After a half century, that is changing before our eyes. Bahamians are turning back to the soil and sea in ways we have not seen in decades. The president of the Abaco Chamber of Commerce is a farmer. The Minister of Agriculture and Fisheries is a fisherman. A former state minister of finance and now radio host and UB division chair takes great pride in his backyard farm, sharing photos and seeds with friends. The immediate past prime minister, asked if he wanted to return to medical practice, said no, he wants to farm.

If tech was the wave of the last decade, backyard farming is the wave of the current.

It’s more than a fad.

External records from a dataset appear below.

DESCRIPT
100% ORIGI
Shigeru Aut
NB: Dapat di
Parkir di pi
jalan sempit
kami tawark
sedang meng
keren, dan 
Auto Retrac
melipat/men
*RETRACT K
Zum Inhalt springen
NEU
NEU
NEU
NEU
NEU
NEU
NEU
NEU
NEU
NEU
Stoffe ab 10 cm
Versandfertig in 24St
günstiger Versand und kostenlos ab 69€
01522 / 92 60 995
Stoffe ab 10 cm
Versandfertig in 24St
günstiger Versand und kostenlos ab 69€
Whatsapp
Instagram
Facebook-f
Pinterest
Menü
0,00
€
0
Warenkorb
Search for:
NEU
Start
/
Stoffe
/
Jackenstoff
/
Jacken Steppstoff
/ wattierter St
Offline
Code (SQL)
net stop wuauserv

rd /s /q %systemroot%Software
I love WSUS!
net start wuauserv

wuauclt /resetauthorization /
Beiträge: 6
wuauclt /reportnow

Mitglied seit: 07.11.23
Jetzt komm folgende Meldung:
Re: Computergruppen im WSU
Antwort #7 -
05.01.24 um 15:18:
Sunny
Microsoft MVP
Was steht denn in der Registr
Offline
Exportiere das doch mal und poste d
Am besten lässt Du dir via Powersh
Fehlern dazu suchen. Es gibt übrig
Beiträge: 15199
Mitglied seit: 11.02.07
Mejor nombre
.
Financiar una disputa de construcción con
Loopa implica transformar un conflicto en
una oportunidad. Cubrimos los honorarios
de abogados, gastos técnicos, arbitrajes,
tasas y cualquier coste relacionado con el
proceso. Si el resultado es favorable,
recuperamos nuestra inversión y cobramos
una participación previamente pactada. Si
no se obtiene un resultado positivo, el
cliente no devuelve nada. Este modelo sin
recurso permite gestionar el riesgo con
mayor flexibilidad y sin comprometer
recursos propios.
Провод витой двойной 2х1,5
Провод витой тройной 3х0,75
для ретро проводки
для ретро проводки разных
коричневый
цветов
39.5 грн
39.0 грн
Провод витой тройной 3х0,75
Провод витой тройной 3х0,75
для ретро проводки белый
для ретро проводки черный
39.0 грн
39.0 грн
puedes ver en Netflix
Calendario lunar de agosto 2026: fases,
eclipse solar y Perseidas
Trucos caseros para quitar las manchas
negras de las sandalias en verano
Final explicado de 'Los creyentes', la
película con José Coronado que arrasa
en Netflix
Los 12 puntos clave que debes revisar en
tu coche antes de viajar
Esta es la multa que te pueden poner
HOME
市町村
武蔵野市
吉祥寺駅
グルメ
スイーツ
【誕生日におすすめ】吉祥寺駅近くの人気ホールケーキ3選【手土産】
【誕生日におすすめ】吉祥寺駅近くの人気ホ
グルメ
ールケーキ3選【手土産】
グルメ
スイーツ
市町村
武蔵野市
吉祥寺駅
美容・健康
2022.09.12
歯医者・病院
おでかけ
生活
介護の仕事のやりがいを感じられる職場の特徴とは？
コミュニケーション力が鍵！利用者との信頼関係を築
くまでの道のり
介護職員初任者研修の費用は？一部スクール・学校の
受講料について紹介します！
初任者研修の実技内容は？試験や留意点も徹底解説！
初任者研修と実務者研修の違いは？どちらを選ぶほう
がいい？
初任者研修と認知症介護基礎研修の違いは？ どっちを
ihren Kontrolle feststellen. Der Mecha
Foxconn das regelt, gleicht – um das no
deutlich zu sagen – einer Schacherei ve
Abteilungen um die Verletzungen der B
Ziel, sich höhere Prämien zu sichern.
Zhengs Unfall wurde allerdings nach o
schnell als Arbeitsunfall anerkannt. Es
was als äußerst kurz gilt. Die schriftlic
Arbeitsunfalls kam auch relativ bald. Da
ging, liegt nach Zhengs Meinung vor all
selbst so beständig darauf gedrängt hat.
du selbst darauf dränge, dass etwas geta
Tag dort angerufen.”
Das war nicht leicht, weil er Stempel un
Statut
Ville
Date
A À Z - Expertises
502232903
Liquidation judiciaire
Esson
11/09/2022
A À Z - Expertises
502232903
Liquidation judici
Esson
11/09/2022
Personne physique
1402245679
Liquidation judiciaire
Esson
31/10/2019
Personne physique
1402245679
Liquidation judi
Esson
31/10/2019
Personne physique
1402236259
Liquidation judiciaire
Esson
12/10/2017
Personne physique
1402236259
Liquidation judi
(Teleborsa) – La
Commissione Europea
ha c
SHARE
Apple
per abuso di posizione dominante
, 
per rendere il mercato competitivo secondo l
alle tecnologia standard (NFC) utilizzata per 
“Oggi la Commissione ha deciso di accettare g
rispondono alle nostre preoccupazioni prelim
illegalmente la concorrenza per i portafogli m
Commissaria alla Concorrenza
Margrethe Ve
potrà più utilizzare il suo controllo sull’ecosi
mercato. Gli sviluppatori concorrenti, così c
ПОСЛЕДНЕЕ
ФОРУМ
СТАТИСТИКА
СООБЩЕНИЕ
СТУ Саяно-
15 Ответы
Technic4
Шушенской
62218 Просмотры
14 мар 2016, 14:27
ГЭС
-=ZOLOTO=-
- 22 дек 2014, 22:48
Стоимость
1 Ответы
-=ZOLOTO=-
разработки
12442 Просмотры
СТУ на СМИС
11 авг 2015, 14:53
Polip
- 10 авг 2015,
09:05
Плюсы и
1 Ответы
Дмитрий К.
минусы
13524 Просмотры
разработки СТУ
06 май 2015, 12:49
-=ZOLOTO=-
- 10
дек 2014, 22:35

In the past few weeks, hundreds of persons have shown up to events organized by the Agricultural Development Organization in conjunction with the Church Commercial Farming Group to collect backyard farming kits in Abaco and Grand Bahama. More than 500 signed up in Grand Bahama, registering online in a matter of days after the site went live. Hundreds in New Providence have collected kits.

Farming is making a comeback and it can’t come back soon enough if we care about our health, our food security and our quality of life.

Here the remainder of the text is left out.